Work request: Copy out again, unchanged, the listing below from the line that has "Condiciones generales (130, 1700)" through the line that has "Inscripción de dominio (131, 961)".

Supplied material:
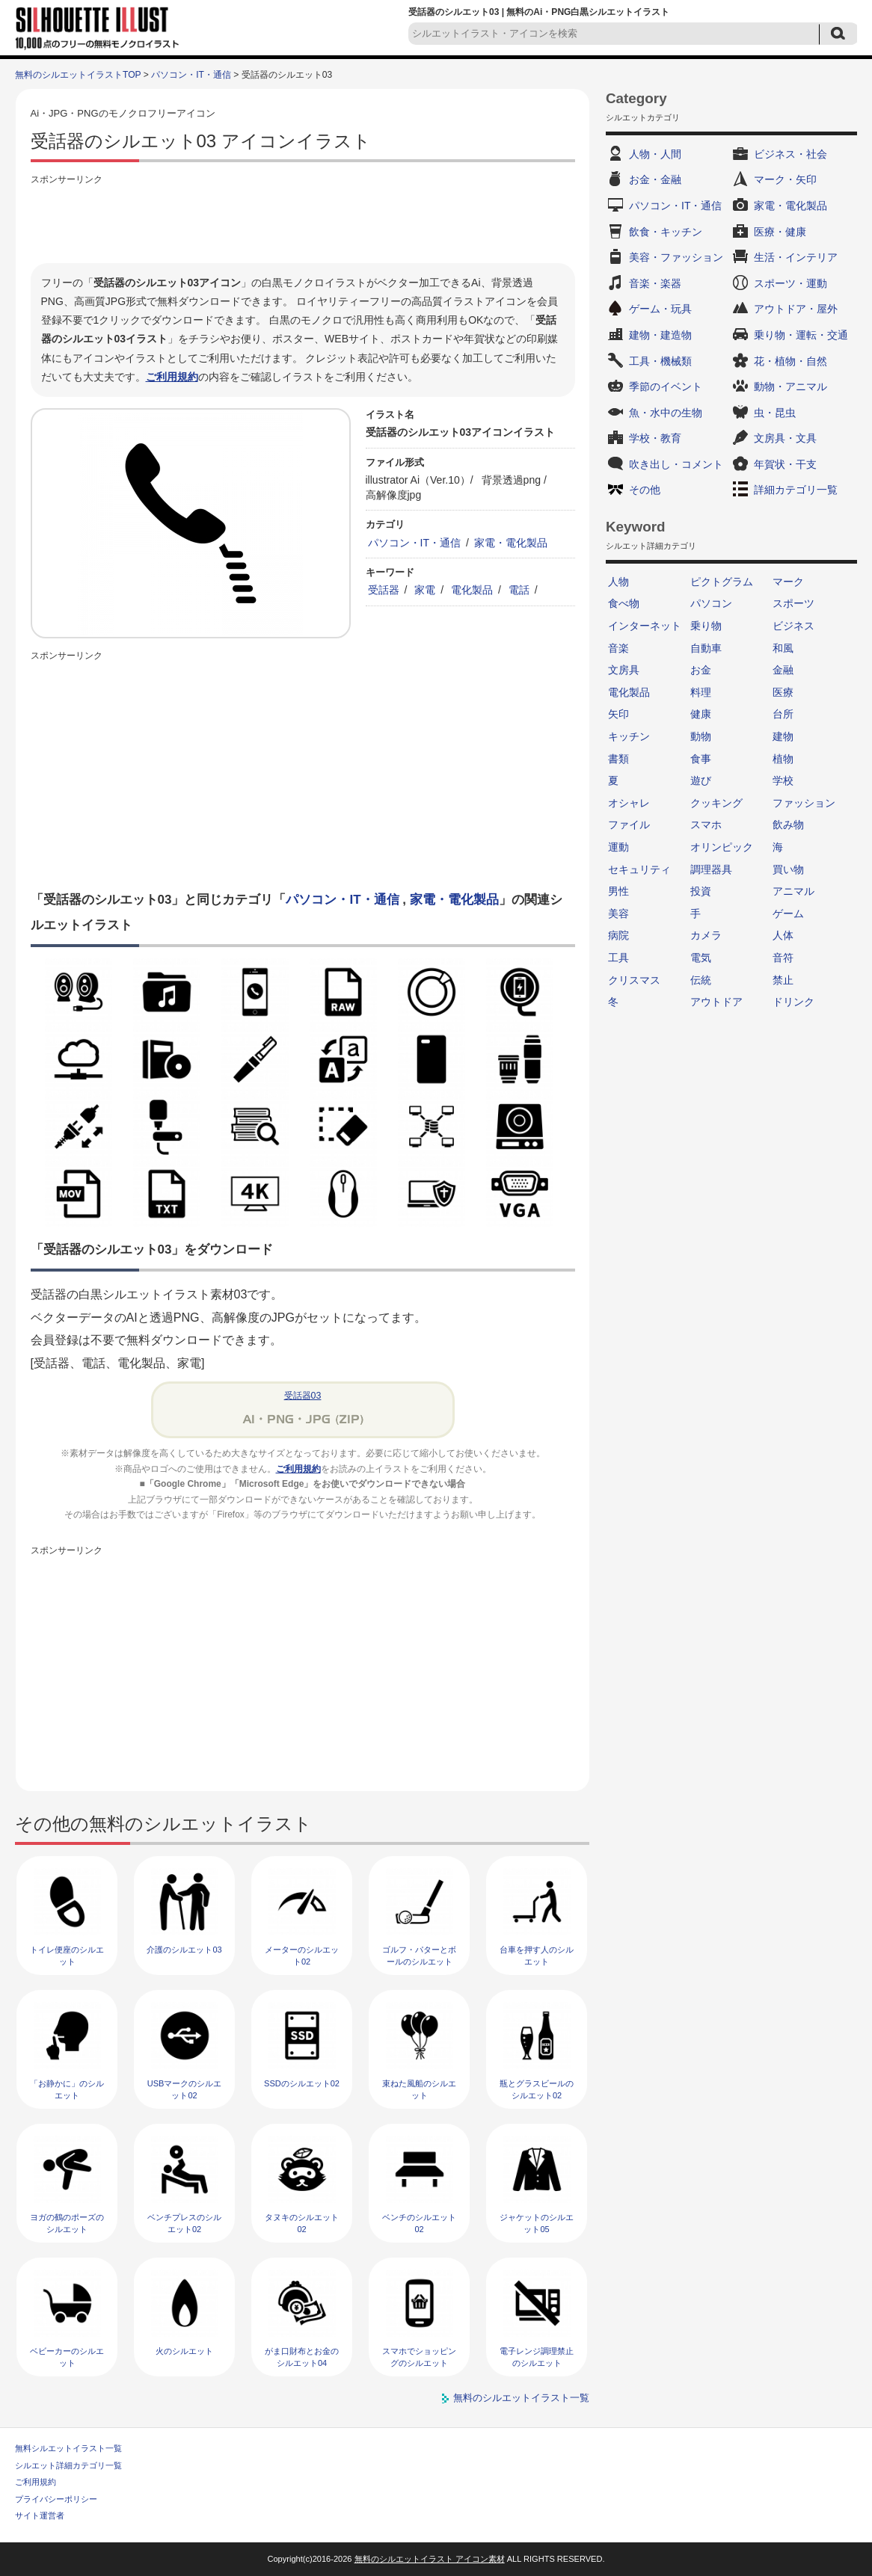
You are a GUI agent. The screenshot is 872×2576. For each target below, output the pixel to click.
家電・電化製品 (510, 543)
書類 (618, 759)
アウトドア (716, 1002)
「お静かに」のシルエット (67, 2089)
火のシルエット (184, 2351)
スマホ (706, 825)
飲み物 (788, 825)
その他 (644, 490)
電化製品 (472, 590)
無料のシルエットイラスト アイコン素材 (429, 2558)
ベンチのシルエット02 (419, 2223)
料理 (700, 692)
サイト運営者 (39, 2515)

...

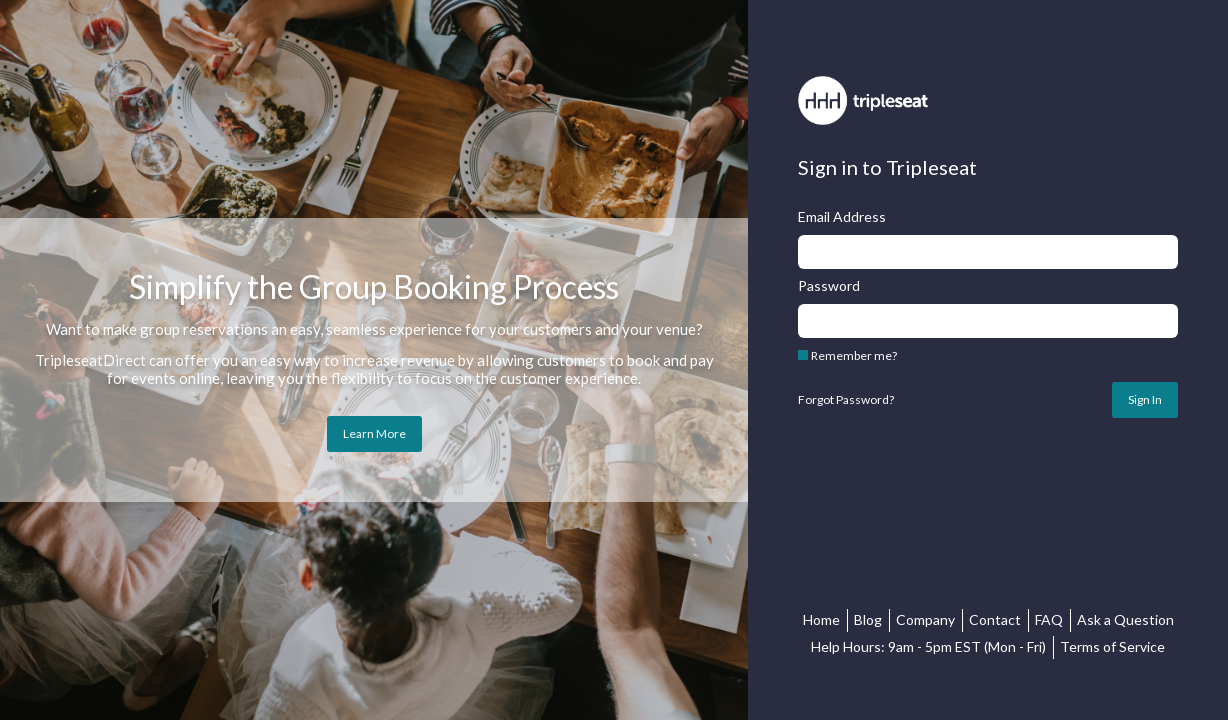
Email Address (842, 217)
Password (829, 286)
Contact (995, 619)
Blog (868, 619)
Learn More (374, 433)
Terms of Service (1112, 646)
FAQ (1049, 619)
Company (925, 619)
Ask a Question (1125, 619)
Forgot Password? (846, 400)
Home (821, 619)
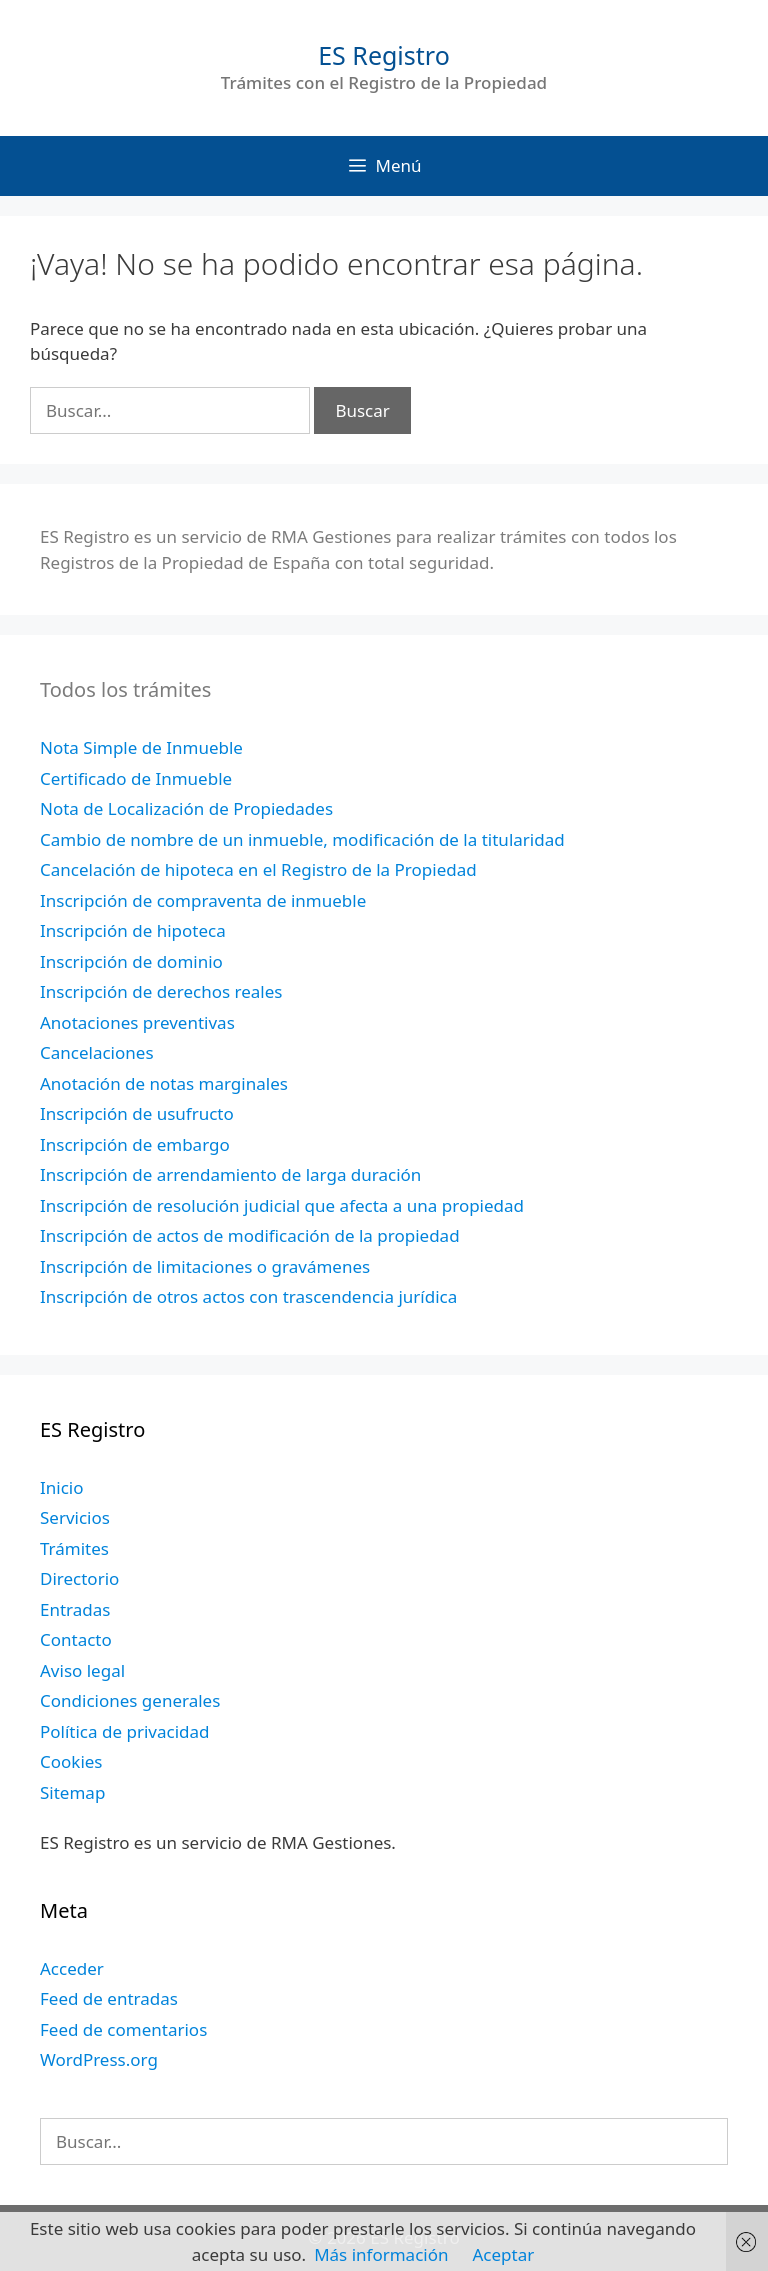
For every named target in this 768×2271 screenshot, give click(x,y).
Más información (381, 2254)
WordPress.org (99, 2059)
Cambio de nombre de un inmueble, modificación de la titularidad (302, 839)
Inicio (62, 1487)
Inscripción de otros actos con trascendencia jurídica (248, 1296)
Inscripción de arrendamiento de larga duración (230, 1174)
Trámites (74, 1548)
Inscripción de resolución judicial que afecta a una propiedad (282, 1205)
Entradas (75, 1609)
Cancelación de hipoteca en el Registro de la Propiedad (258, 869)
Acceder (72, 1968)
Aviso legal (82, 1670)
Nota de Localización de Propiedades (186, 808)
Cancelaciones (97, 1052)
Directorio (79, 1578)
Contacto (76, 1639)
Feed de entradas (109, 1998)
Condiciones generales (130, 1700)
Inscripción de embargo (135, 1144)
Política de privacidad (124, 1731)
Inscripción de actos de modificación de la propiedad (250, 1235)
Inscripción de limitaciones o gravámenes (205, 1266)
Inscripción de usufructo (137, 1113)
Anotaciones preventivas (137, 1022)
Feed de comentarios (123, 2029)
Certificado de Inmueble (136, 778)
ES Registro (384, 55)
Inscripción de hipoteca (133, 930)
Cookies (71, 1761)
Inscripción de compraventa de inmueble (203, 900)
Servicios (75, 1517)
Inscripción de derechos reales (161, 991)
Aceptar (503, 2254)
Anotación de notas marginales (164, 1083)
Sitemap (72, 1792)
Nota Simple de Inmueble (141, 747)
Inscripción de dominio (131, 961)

Completed exercise:
Condiciones generales (130, 1700)
Inscripción de embargo (135, 1144)
Política de privacidad (124, 1731)
Inscripción de actos de modificación de la propiedad (250, 1235)
Inscripción de limitaciones o gravámenes (205, 1266)
Inscripción de usufructo (137, 1113)
Anotaciones preventivas (137, 1022)
Feed de comentarios (123, 2029)
Certificado de Inmueble (136, 778)
ES Registro (384, 55)
Inscripción de hipoteca (133, 930)
Cookies (71, 1761)
Inscripción de compraventa de inmueble (203, 900)
Servicios (75, 1517)
Inscripción de derechos reales (161, 991)
Aceptar (503, 2254)
Anotación de notas marginales (164, 1083)
Sitemap (72, 1792)
Nota Simple de Inmueble (141, 747)
Inscripción de dominio (131, 961)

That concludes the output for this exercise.